Re: [PATCH] genirq/affinity: Assign default affinity to pre/post vectors

From: Thomas Gleixner
Date: Tue Jan 22 2019 - 16:05:02 EST


Chen,

On Fri, 18 Jan 2019, Huacai Chen wrote:
> > > I did not say that you removed all NULL returns. I said that this function
> > > can return NULL for other reasons and then the same situation will happen.
> > >
> > > If the masks pointer returned is NULL then the calling code or any
> > > subsequent usage needs to handle it properly. Yes, I understand that this
> > > change makes the warning go away for that particular case, but that's not
> > > making it any more correct.
>
> Hi, Thomas,
>
> I don't think "nvecs == affd->pre_vectors + affd->post_vectors" is an ERROR,
> so it should be different with "return NULL for other reasons" to the caller. If
> the caller fallback from MSI-X to MSI, it is probably "nvecs=1,pre_vectors=1,
> post_vectors=0". The caller can work perfectly, if pre/post vectors are filled
> with the default affinity.

This is not about 'works'. This is about correctness. So again:

The semantics of that function is, that it returns NULL on error. The
reason for this NULL return is entirely irrelevant for the moment.

If the calling code or any subsequent code proceeds as if nothing
happened and later complains about it being NULL, then that logic at the
calling or subsequent code is broken.

And just making one particular error case not return NULL does not make
it less broken because the function still can return NULL. So that
proposed 'fix' is sunshine programming at best.

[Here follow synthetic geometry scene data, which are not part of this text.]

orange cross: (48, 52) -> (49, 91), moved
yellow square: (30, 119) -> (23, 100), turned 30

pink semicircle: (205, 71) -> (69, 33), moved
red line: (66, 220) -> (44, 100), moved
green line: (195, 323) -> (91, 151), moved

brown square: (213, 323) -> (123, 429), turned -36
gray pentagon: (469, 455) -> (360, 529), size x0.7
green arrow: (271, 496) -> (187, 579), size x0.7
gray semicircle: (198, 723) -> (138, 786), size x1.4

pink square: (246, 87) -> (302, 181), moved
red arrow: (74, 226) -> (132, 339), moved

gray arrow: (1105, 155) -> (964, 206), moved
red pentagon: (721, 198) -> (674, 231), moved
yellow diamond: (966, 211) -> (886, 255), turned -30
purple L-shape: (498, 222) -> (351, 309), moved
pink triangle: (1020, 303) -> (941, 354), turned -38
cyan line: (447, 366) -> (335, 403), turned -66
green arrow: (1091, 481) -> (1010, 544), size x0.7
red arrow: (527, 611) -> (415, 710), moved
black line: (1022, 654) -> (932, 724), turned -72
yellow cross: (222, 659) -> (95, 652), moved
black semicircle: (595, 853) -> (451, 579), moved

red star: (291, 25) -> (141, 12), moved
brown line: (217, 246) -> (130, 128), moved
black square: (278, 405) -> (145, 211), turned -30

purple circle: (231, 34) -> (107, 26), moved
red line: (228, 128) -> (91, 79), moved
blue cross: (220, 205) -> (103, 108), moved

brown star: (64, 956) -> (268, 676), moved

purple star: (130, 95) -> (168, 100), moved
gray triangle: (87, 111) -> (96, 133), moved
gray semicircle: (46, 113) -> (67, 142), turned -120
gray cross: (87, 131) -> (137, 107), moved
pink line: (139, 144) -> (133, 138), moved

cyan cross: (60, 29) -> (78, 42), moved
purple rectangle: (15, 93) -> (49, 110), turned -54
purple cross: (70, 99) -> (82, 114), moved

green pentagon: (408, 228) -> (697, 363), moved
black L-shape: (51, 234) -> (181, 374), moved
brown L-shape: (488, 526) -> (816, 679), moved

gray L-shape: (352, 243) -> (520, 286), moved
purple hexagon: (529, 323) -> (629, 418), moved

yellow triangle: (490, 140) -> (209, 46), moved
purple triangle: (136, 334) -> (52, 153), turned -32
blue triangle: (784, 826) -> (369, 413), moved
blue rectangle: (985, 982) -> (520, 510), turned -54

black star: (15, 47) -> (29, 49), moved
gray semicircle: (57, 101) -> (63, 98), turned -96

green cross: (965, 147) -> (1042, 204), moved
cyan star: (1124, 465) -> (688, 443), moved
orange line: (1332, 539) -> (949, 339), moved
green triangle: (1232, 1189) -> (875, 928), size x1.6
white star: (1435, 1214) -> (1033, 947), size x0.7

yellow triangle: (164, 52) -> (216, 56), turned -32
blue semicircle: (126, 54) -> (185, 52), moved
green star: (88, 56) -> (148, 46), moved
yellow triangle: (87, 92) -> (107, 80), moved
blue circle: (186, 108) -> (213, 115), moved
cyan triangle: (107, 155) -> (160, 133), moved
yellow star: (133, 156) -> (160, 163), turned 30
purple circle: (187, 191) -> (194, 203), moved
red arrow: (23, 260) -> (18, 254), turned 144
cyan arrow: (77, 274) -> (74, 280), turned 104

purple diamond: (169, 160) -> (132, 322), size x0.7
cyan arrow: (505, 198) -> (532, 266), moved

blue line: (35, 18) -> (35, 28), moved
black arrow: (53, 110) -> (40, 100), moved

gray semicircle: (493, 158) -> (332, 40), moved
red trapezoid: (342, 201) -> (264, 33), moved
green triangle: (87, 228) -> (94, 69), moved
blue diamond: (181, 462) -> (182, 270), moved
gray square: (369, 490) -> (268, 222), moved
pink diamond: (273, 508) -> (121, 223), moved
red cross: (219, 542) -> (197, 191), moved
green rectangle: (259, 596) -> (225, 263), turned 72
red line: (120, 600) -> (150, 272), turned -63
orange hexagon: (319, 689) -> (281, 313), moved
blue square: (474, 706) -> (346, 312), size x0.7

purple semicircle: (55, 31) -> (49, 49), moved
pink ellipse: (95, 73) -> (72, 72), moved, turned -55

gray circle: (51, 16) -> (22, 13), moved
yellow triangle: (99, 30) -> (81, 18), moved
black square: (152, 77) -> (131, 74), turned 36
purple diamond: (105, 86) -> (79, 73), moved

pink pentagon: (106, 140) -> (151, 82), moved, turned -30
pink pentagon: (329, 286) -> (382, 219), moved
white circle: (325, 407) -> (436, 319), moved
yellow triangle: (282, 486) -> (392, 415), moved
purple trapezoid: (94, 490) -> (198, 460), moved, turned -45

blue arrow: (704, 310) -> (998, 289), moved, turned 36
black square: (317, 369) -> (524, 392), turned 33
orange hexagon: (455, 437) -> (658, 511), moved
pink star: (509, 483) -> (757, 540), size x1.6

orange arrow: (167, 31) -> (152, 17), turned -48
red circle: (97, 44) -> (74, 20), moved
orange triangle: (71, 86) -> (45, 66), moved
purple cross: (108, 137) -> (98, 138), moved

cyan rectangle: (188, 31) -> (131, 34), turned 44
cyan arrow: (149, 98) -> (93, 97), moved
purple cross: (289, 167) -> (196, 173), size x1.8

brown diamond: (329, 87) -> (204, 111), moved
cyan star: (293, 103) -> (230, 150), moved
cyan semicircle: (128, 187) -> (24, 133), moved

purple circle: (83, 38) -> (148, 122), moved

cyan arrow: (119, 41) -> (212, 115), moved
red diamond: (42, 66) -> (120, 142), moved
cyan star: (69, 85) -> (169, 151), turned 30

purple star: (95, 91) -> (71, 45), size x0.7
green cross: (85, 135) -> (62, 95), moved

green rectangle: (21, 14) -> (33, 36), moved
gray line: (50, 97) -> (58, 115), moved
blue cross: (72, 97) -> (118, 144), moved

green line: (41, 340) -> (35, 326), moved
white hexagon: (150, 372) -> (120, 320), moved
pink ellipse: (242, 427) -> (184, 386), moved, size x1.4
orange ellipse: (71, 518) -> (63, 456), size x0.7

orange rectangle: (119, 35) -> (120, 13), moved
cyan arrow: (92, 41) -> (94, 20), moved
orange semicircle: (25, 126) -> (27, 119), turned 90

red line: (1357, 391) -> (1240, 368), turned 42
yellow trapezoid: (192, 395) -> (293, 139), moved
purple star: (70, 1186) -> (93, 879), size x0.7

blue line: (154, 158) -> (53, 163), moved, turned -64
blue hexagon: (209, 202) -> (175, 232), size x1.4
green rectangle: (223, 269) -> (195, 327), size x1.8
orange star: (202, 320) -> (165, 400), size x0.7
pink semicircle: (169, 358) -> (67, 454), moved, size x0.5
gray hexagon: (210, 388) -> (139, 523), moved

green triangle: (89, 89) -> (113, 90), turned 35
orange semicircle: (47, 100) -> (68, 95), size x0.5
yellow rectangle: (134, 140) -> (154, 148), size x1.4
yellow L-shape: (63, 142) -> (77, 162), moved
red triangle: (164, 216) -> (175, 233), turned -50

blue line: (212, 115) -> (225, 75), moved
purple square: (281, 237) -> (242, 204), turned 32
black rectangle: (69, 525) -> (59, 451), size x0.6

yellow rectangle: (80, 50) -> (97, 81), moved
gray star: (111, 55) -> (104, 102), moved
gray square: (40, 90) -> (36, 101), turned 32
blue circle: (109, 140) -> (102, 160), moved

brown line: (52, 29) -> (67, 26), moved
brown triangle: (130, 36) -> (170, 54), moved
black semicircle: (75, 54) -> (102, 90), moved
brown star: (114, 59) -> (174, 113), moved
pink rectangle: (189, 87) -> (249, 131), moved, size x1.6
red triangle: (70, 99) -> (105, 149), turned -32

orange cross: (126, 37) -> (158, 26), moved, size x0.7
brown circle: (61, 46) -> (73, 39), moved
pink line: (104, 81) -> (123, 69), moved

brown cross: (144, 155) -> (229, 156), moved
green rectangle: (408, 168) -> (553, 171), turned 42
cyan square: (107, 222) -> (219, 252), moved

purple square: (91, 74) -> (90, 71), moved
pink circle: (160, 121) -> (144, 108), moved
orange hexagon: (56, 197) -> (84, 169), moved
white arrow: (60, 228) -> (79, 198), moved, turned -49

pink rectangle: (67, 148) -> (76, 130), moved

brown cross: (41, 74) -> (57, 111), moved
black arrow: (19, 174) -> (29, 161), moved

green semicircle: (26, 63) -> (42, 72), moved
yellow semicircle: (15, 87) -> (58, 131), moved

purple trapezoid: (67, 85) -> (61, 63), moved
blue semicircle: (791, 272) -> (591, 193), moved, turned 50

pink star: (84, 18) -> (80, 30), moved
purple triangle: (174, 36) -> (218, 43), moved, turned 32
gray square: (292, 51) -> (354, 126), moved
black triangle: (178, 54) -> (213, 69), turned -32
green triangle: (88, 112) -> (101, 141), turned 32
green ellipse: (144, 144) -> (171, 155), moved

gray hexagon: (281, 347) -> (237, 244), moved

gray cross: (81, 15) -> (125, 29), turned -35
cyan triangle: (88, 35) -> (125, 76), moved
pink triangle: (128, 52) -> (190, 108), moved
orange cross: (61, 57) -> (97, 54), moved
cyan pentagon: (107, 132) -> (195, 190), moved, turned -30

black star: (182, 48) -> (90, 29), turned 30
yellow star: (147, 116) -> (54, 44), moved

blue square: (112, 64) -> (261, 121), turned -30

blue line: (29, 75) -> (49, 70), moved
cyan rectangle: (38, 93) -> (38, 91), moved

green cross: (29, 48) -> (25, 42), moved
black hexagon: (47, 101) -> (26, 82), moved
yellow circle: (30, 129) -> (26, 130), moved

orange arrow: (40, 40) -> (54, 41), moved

Now for the change you are proposing. It's semantically wrong in the face
of multiqueue devices. You are trying to make exactly one particular corner
case "work" by some dubious definition of work:

nvecs=1,pre_vectors=1,post_vectors=0

If pre + post != 1 then this still returns NULL and the same wreckage
happens again.

The point is that if there are not enough vectors to have at least one
queue vector aside of pre and post then the whole queue management logic
does not make any sense. This needs to be fixed elsewhere and not duct tape
in the core logic with the argument 'works for me'.

Thanks,

tglx